:: EXERCISE DESCRIPTION ::
Could you copy the records below exactly, leaving out any pictures?

:: DATA SUPPLIED ::
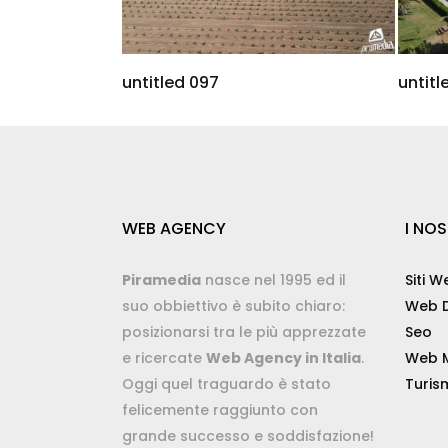
untitled 097
untitl
WEB AGENCY
I NOS
Piramedia
nasce nel 1995 ed il
Siti W
suo obbiettivo è subito chiaro:
Web D
posizionarsi tra le più apprezzate
Seo
e ricercate
Web Agency in Italia
.
Web M
Oggi quel traguardo è stato
Turis
felicemente raggiunto con
grande successo e soddisfazione!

:: YOUR SOLUTION ::
untitled 097
untitl
WEB AGENCY
I NOS
Piramedia
nasce nel 1995 ed il
Siti W
suo obbiettivo è subito chiaro:
Web D
posizionarsi tra le più apprezzate
Seo
e ricercate
Web Agency in Italia
.
Web M
Oggi quel traguardo è stato
Turis
felicemente raggiunto con
grande successo e soddisfazione!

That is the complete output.